Edge computing harnesses growing in-device computing capability to deliver near-real-time deep insights and predictive analysis. This increased analytics power in edge devices is capable of driving innovation to boost efficiency and value. This also poses crucial strategic questions: In the presence of increased processing power, how do you handle the deployment of workloads that perform these types of actions? Why do you make more sensitive use of the embedded intelligence in devices to impact operational processes for your staff, customers and business? Significant amounts of computation must travel to the edge to derive the most value from all of those tools.
Edge computing is a networking concept that seeks to bring computation as close to the data source as possible to reduce latency and bandwidth utilization. Simply put, edge computing means running lesser functions in the cloud and transferring those operations to local locations, such as on a user’s computer, an Internet of Things ( IoT) system, or an edge server. Bringing computation to the edge of the network minimizes the amount of long-distance contact that may occur between a client and a server.
At its basic level, edge computing brings computation and data storage closer to the devices where it’s being gathered, rather than relying on a central location that can be thousands of miles away. This is done so that data, especially real-time data, does not suffer latency issues that can affect an application’s performance. In addition, companies can save money by having the processing done locally, reducing the amount of data that needs to be processed in a centralized or cloud-based location.
Benefits of edge computing
When a computer needs somewhere to connect with a remote server, this causes a delay.
For example, two coworkers in the same office chatting over an IM platform could experience a considerable delay because each message has to be routed out of the building, communicating with a server somewhere around the globe, and being brought back before it appears on the receiver’s screen. When that mechanism is taken to the edge, and the internal router of the organization is responsible for the transfer of intra-office chats, the significant pause does not occur.
Similarly, when users of all sorts of web applications run into processes that need to communicate with an external server, delays will occur. The duration of these delays will vary based on their available bandwidth and server location, but by bringing more processes to the edge of the network, these delays can be avoided altogether.
Concerned about Privacy and security
As with other emerging innovations, however, solving one problem will generate others. From a security point of view, edge data can be problematic, especially when managed by various devices that may not be as secure as a centralized or cloud-based system. When the number of IoT devices grows, it is imperative that IT consider the possible security problems surrounding these devices and ensure that they can be protected. This involves ensuring data is encrypted, and using the appropriate methods of access control and even VPN tunneling.
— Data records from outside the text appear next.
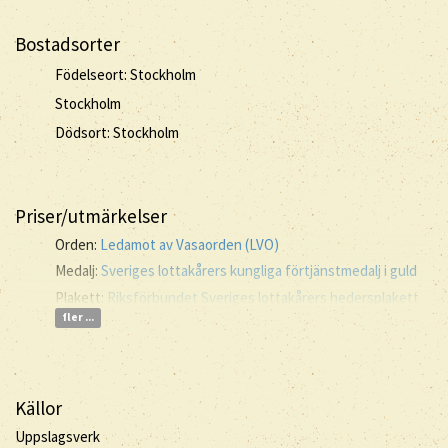
Bostadsorter
Födelseort: Stockholm
Stockholm
Dödsort: Stockholm
Priser/utmärkelser
Orden:
Ledamot av Vasaorden (LVO)
Medalj:
Sveriges lottakårers kungliga förtjänstmedalj i guld
Plakett:
Riksförbundet Sveriges lottakårers hedersplakett
fler ...
Källor
Uppslagsverk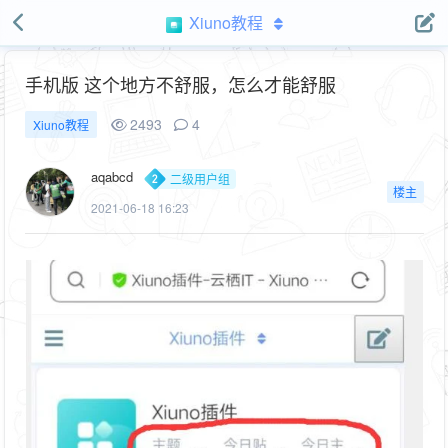
Xiuno教程
手机版 这个地方不舒服，怎么才能舒服
2493
4
Xiuno教程
aqabcd
二级用户组
楼主
2021-06-18 16:23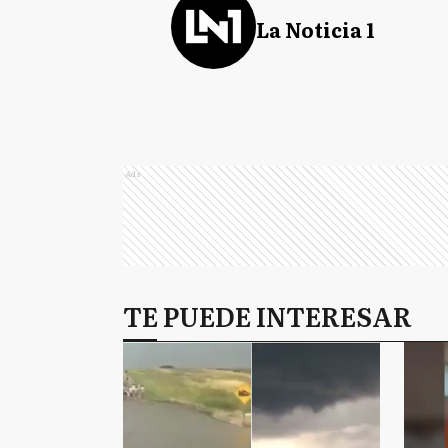
La Noticia 1
Ads
TE PUEDE INTERESAR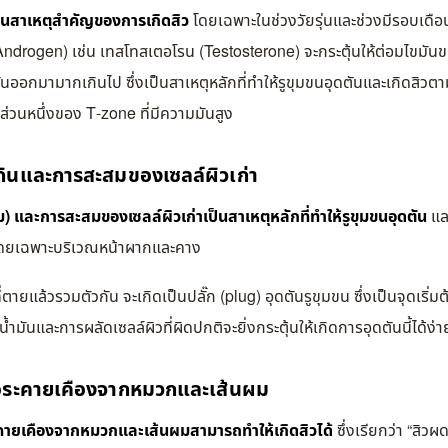
็นสาเหตุสำคัญของการเกิดสิว
โดยเฉพาะในช่วงวัยรุ่นและช่วงมีรอบเดื
drogen) เช่น เทสโทสเตอโรน (Testosterone) จะกระตุ้นให้ต่อมไขมันข
นออกมามากเกินไป ซึ่งเป็นสาเหตุหลักที่ทำให้รูขุมขนอุดตันและเกิดสิวต
ส่วนหนึ่งของ T-zone ที่มีความมันสูง
กินและการสะสมของเซลล์ผิวเก่า
ัม) และการสะสมของเซลล์ผิวเก่าเป็นสาเหตุหลักที่ทำให้รูขุมขนอุดตัน
และ
ดยเฉพาะบริเวณหน้าผากและคาง
ที่ตายแล้วรวมตัวกัน จะเกิดเป็นปลั๊ก (plug) อุดตันรูขุมขน ซึ่งเป็นจุดเริ่
น้ำมันและการผลัดเซลล์ผิวที่ผิดปกติจะยิ่งกระตุ้นให้เกิดการอุดตันนี้ได้ง่าย
รือระคายเคืองจากหมวกและเส้นผม
คายเคืองจากหมวกและเส้นผมสามารถทำให้เกิดสิวได้
ซึ่งเรียกว่า “สิว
What are the drawbacks of edge computing?
One downside of edge computing is that attack vectors will increase. Adding more ‘smart’ devices to the mix, such as edge servers and IoT devices that have robust built-in computers, gives malicious actors new opportunities to compromise these devices.
A further downside with edge computing is that more local hardware is needed. Of example, while an IoT camera requires an integrated computer to send its raw video data to a web server, it will need a much more sophisticated computer with more computing power to run its own algorithms of motion detection. But hardware’s falling costs make it easier to build smarter apps.